The Future of Writing
David Artsmith - Social networks are in essence a place to tell a story. Its your tale, the story of your life shared with friends and family. Twitter is a way of giving status updates about your daily life, and facebook is a more complex way of doing the same thing.
The next step in using these social networks is to tell not a real story, but to document the life of a fictional character. Through the use of status updates, pictures, videos, and blog posts, you can actually record the day to day life activities of someone that you made up.

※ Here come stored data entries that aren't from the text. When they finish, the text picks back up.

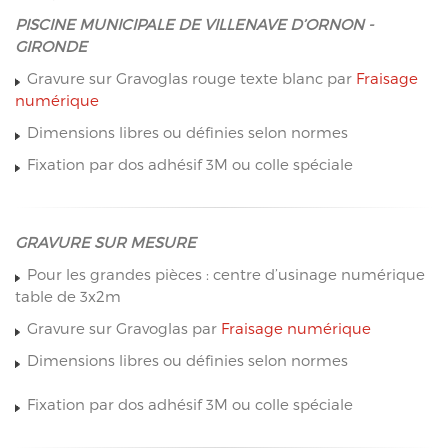
PISCINE MUNICIPALE DE VILLENAVE D’ORNON -
GIRONDE
Gravure sur Gravoglas rouge texte blanc par
Fraisage
numérique
Dimensions libres ou définies selon normes
Fixation par dos adhésif 3M ou colle spéciale
GRAVURE SUR MESURE
Pour les grandes pièces : centre d’usinage numérique
table de 3x2m
Gravure sur Gravoglas par
Fraisage numérique
Dimensions libres ou définies selon normes
Fixation par dos adhésif 3M ou colle spéciale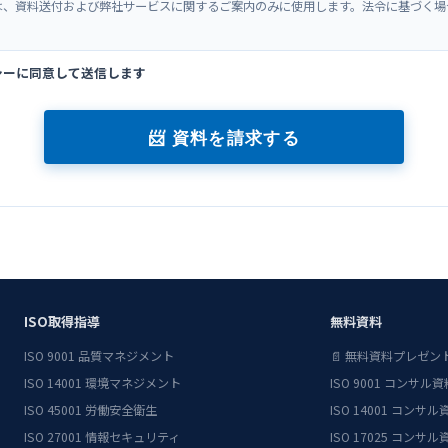
は、資料送付および弊社サービスに関するご案内のみに使用します。法令に基づく場
シーに同意して送信します
📨 資料を請求する
ISO取得指導
無料資料
ISO 9001 品質マネジメント
📄 無料資料プレゼ
ISO 14001 環境マネジメント
ISO 9001 コンサル資
ISO 45001 労働安全衛生
ISO 14001 コンサル
ISO 27001 情報セキュリティ
ISO 17025 コンサル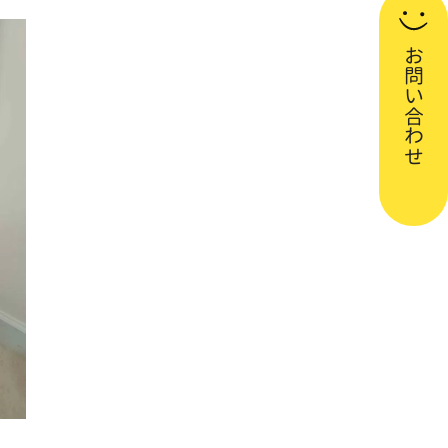
お問い合わせ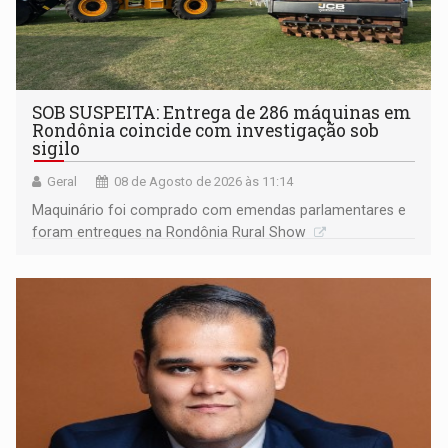
SOB SUSPEITA: Entrega de 286 máquinas em
Rondônia coincide com investigação sob
sigilo
Geral
08 de Agosto de 2026 às 11:14
Maquinário foi comprado com emendas parlamentares e
foram entregues na Rondônia Rural Show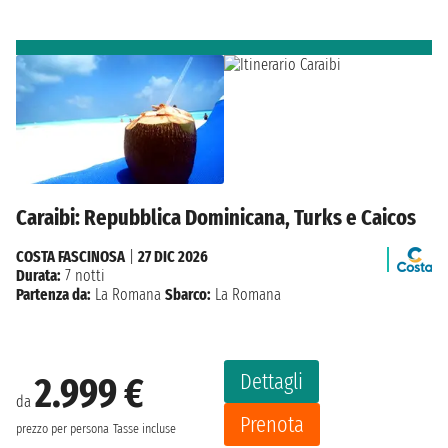
Caraibi: Repubblica Dominicana, Turks e Caicos
COSTA FASCINOSA
|
27 DIC 2026
Durata:
7 notti
Partenza da:
La Romana
Sbarco:
La Romana
Dettagli
2.999 €
da
Prenota
prezzo per persona
Tasse incluse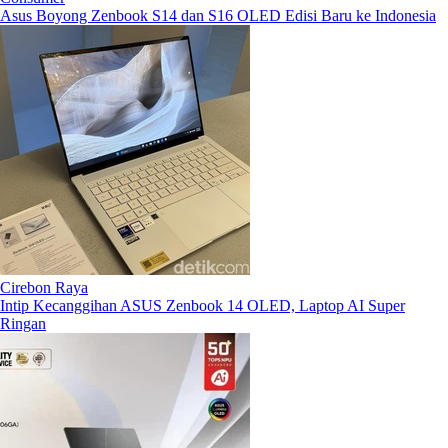
Asus Boyong Zenbook S14 dan S16 OLED Edisi Baru ke Indonesia
Cirebon Raya
Intip Kecanggihan ASUS Zenbook 14 OLED, Laptop AI Super
Ringan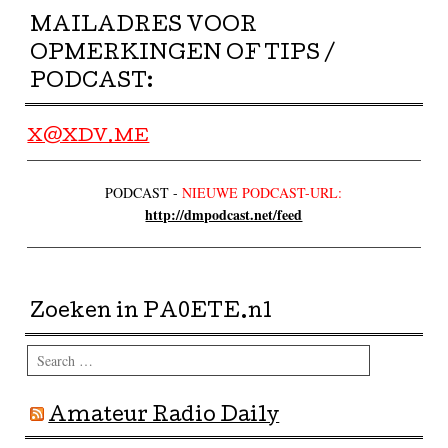
MAILADRES VOOR
OPMERKINGEN OF TIPS /
PODCAST:
X@XDV.ME
PODCAST -
NIEUWE PODCAST-URL:
http://dmpodcast.net/feed
Zoeken in PA0ETE.nl
Search
Amateur Radio Daily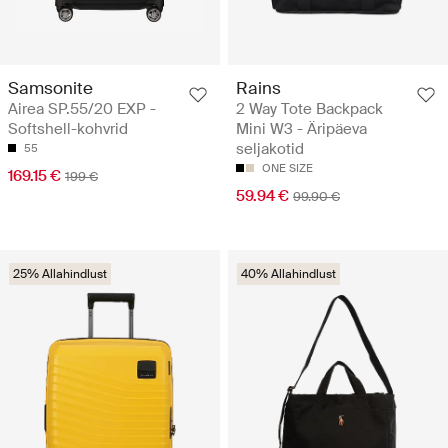
Samsonite
Rains
Airea SP.55/20 EXP -
2 Way Tote Backpack
Softshell-kohvrid
Mini W3 - Äripäeva
seljakotid
55
ONE SIZE
169.15 €
199 €
59.94 €
99.90 €
25% Allahindlust
40% Allahindlust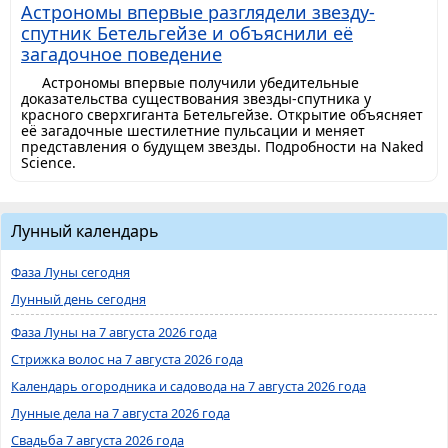
Астрономы впервые разглядели звезду-
спутник Бетельгейзе и объяснили её
загадочное поведение
Астрономы впервые получили убедительные
доказательства существования звезды-спутника у
красного сверхгиганта Бетельгейзе. Открытие объясняет
её загадочные шестилетние пульсации и меняет
представления о будущем звезды. Подробности на Naked
Science.
Лунный календарь
Фаза Луны сегодня
Лунный день сегодня
Фаза Луны на 7 августа 2026 года
Стрижка волос на 7 августа 2026 года
Календарь огородника и садовода на 7 августа 2026 года
Лунные дела на 7 августа 2026 года
Свадьба 7 августа 2026 года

You can also take this a step further, such as the community RolePages has done.com, or on some of the groups found on Bebo or Facebook, where everyone involved is a fictional character. This gives you a new opportunity as a creator of fiction, endowing you with the ability to add a multimedia masterpiece to the story of your character, making them more real and dimensional than they could be on flat 2d paper.
The potential here is that your story doesn’t have to be static, living only on the page and in your head. Instead you can breathe life into it, allowing it to grow naturally, nurtured by a whole group of people rather than just the efforts of a single author.

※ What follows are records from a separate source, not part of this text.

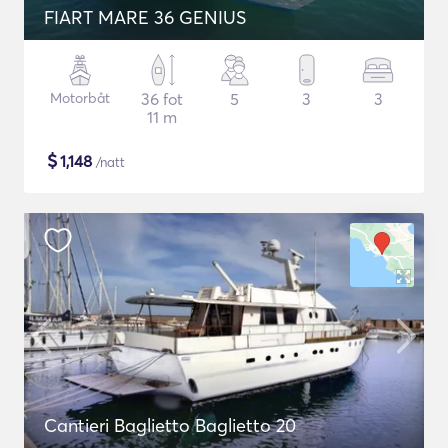
FIART MARE 36 GENIUS
Motorbåt
36 fot
5
3
3
11 m
$
1,148
/natt
Cantieri Baglietto Baglietto 20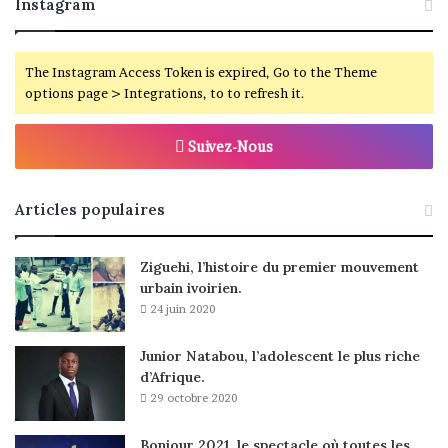
Instagram
The Instagram Access Token is expired, Go to the Theme
options page > Integrations, to to refresh it.
Suivez-Nous
Articles populaires
Ziguehi, l’histoire du premier mouvement
urbain ivoirien.
24 juin 2020
Junior Natabou, l’adolescent le plus riche
d’Afrique.
29 octobre 2020
Bonjour 2021, le spectacle où toutes les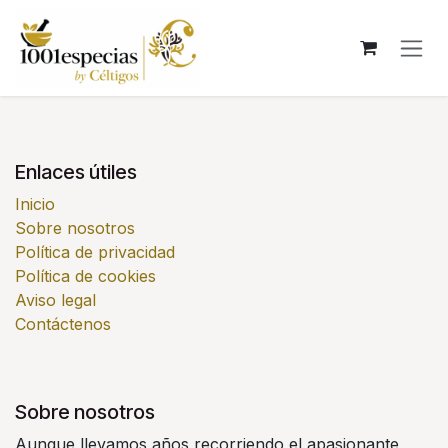
Ir al contenido
Enlaces útiles
Inicio
Sobre nosotros
Política de privacidad
Política de cookies
Aviso legal
Contáctenos
Sobre nosotros
Aunque llevamos años recorriendo el apasionante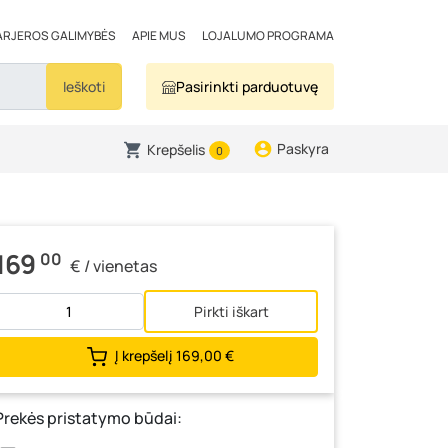
ARJEROS GALIMYBĖS
APIE MUS
LOJALUMO PROGRAMA
Ieškoti
Pasirinkti parduotuvę
Paskyra
Krepšelis
0
169
00
€ / vienetas
Pirkti iškart
Į krepšelį
169,00 €
Prekės pristatymo būdai: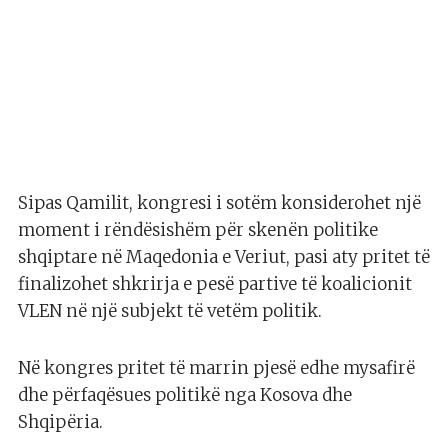
Sipas Qamilit, kongresi i sotëm konsiderohet një
moment i rëndësishëm për skenën politike
shqiptare në Maqedonia e Veriut, pasi aty pritet të
finalizohet shkrirja e pesë partive të koalicionit
VLEN në një subjekt të vetëm politik.
Në kongres pritet të marrin pjesë edhe mysafirë
dhe përfaqësues politikë nga Kosova dhe
Shqipëria.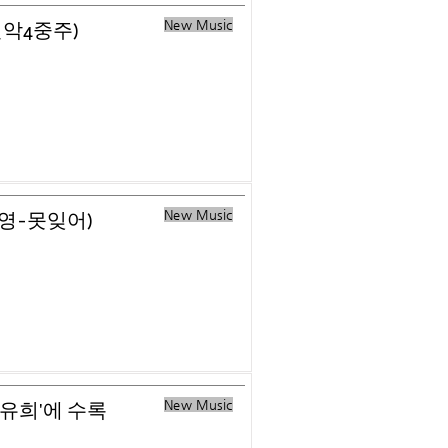
New Music
현악4중주)
New Music
혜영-못잊어)
New Music
 유희'에 수록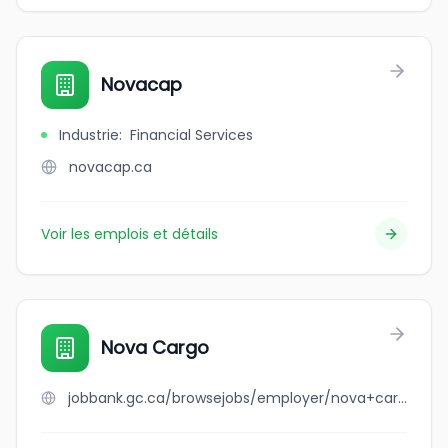
Novacap
Industrie
:
Financial Services
novacap.ca
Voir les emplois et détails
Nova Cargo
jobbank.gc.ca/browsejobs/employer/nova+cargo/ca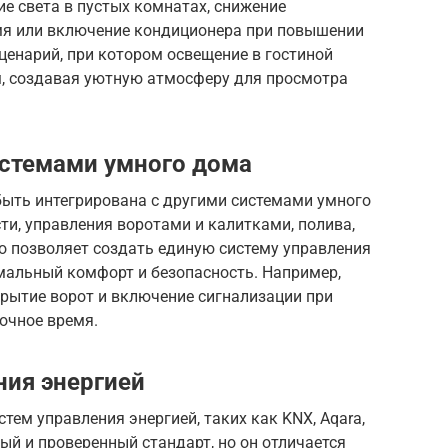
е света в пустых комнатах, снижение
мя или включение кондиционера при повышении
ценарий, при котором освещение в гостиной
, создавая уютную атмосферу для просмотра
истемами умного дома
быть интегрирована с другими системами умного
ти, управления воротами и калитками, полива,
о позволяет создать единую систему управления
альный комфорт и безопасность. Например,
рытие ворот и включение сигнализации при
очное время.
ия энергией
тем управления энергией, таких как KNX, Aqara,
ый и проверенный стандарт, но он отличается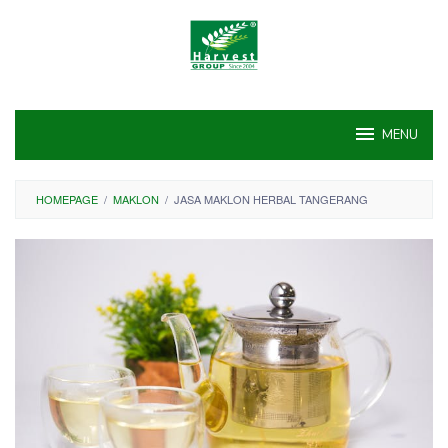
Skip
to
content
MENU
HOMEPAGE
/
MAKLON
/
JASA MAKLON HERBAL TANGERANG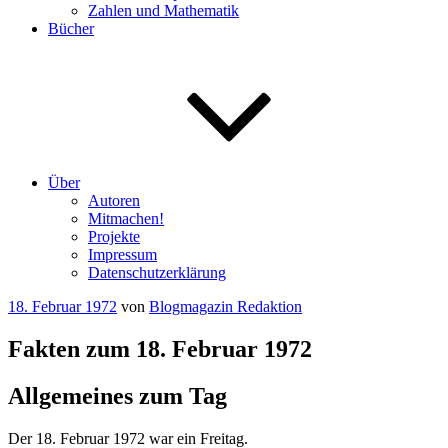
Zahlen und Mathematik
Bücher
Über
Autoren
Mitmachen!
Projekte
Impressum
Datenschutzerklärung
Veröffentlicht
18. Februar 1972
von
Blogmagazin Redaktion
am
Fakten zum 18. Februar 1972
Allgemeines zum Tag
Der 18. Februar 1972 war ein Freitag.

The problem of course is that you don’t own this story anymore. It becomes a community project, equally owned by everyone who participates. The result of this is that you don’t have complete control over the outcome. You have some influence, depending on your contributions, but the final story is a chaotic mishmash of random input from every person that participates.
Social networking represents the cutting edge in fictional storytelling. It's a community event, a combination of talents in a living moment working together to tell a story. Its still young, but its on its way to making a real mark in the world of fiction.